Laut CNBC sollen die Eröffnungsplädoyers im Rechtsstreit um den Kinderschutz von Meta Platforms am Dienstag beginnen. Dabei machen 29 Bundesstaaten geltend, dass der Facebook- und Instagram-Konzern gegen ein Bundesgesetz zum Schutz der Privatsphäre von Kindern sowie gegen Verbraucherschutzvorschriften verstoßen und süchtig machendes Verhalten bei Teenagern und Kindern gefördert habe. Die Anwälte von Meta sagten, das Unternehmen könne mit einer Haftung von bis zu 1,4 Billionen US-Dollar konfrontiert werden, während die Anwälte der Bundesstaaten letzte Woche vor einem Richter erklärten, dass eher 200 Milliarden US-Dollar eine realistischere Größenordnung seien. Anleger achten zudem auf die Möglichkeit, dass Meta dazu verpflichtet werden könnte, Backend-Funktionen wie den endlosen Bildlauf und Algorithmen zu ändern, was sich auf sein Werbegeschäft auswirken könnte.

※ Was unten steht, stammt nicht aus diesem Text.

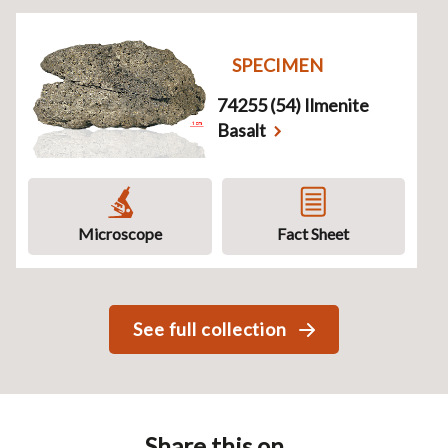
SPECIMEN
74255 (54) Ilmenite
Basalt
Microscope
Fact Sheet
See full collection
Share this on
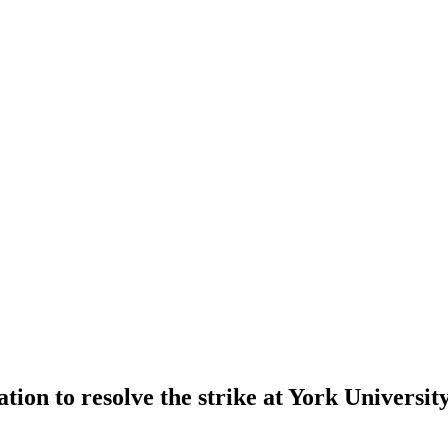
lation to resolve the strike at York Univers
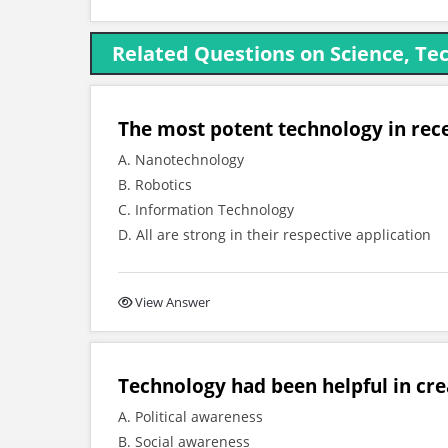
Related Questions on Science, Tec
The most potent technology in rece
A. Nanotechnology
B. Robotics
C. Information Technology
D. All are strong in their respective application
View Answer
Technology had been helpful in cre
A. Political awareness
B. Social awareness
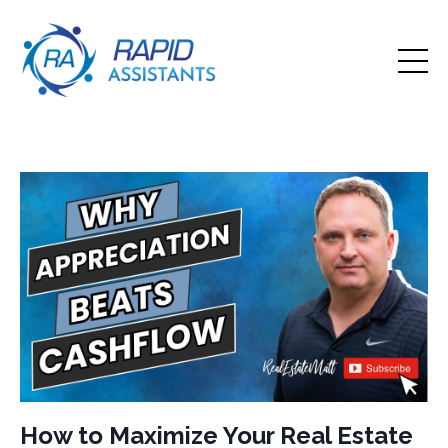
How to Maximize Your Real Estate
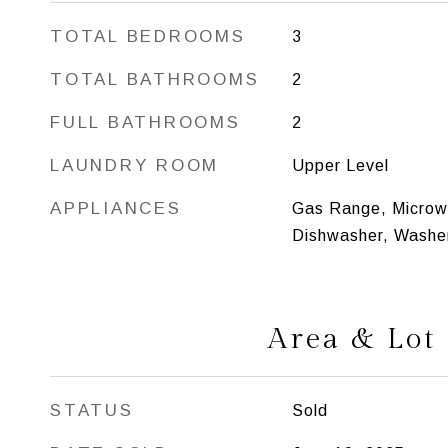
TOTAL BEDROOMS
3
TOTAL BATHROOMS
2
FULL BATHROOMS
2
LAUNDRY ROOM
Upper Level
APPLIANCES
Gas Range, Microwa
Dishwasher, Washer
Area & Lot
STATUS
Sold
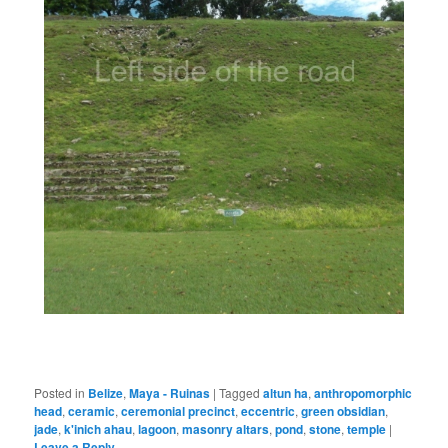
Posted in
Belize
,
Maya - Ruinas
|
Tagged
altun ha
,
anthropomorphic
head
,
ceramic
,
ceremonial precinct
,
eccentric
,
green obsidian
,
jade
,
k'inich ahau
,
lagoon
,
masonry altars
,
pond
,
stone
,
temple
|
Leave a Reply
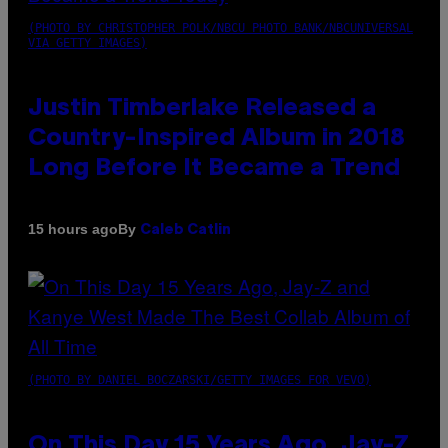
(PHOTO BY CHRISTOPHER POLK/NBCU PHOTO BANK/NBCUNIVERSAL
VIA GETTY IMAGES)
Justin Timberlake Released a
Country-Inspired Album in 2018
Long Before It Became a Trend
By
15 hours ago
Caleb Catlin
(PHOTO BY DANIEL BOCZARSKI/GETTY IMAGES FOR VEVO)
On This Day 15 Years Ago, Jay-Z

Gil Luria, Leiter der Technologie-Research-Abteilung bei DA Davidson, sagte, Änderungen bei Funktionen wie dem unendlichen Scrollen und den Algorithmen würden verändern, wie Social-Media-Produkte funktionieren, und verringern, wie Meta in der Lage sei, Nutzer in der App zu halten und mehr Werbung zu verkaufen. JJ Kinahan, Senior Vice President bei Cboe Global Markets, sagte, die Optionsmärkte preisten eine Kursbewegung von 30 US-Dollar bei den Meta-Aktien bis Ende August ein, das entspreche etwa 5%, sowie bis Ende September eine Bewegung von bis zu 55 US-Dollar, also 10%. Die Meta-Aktie war am Dienstag zur Wochenmitte im Handel um rund 3% gefallen.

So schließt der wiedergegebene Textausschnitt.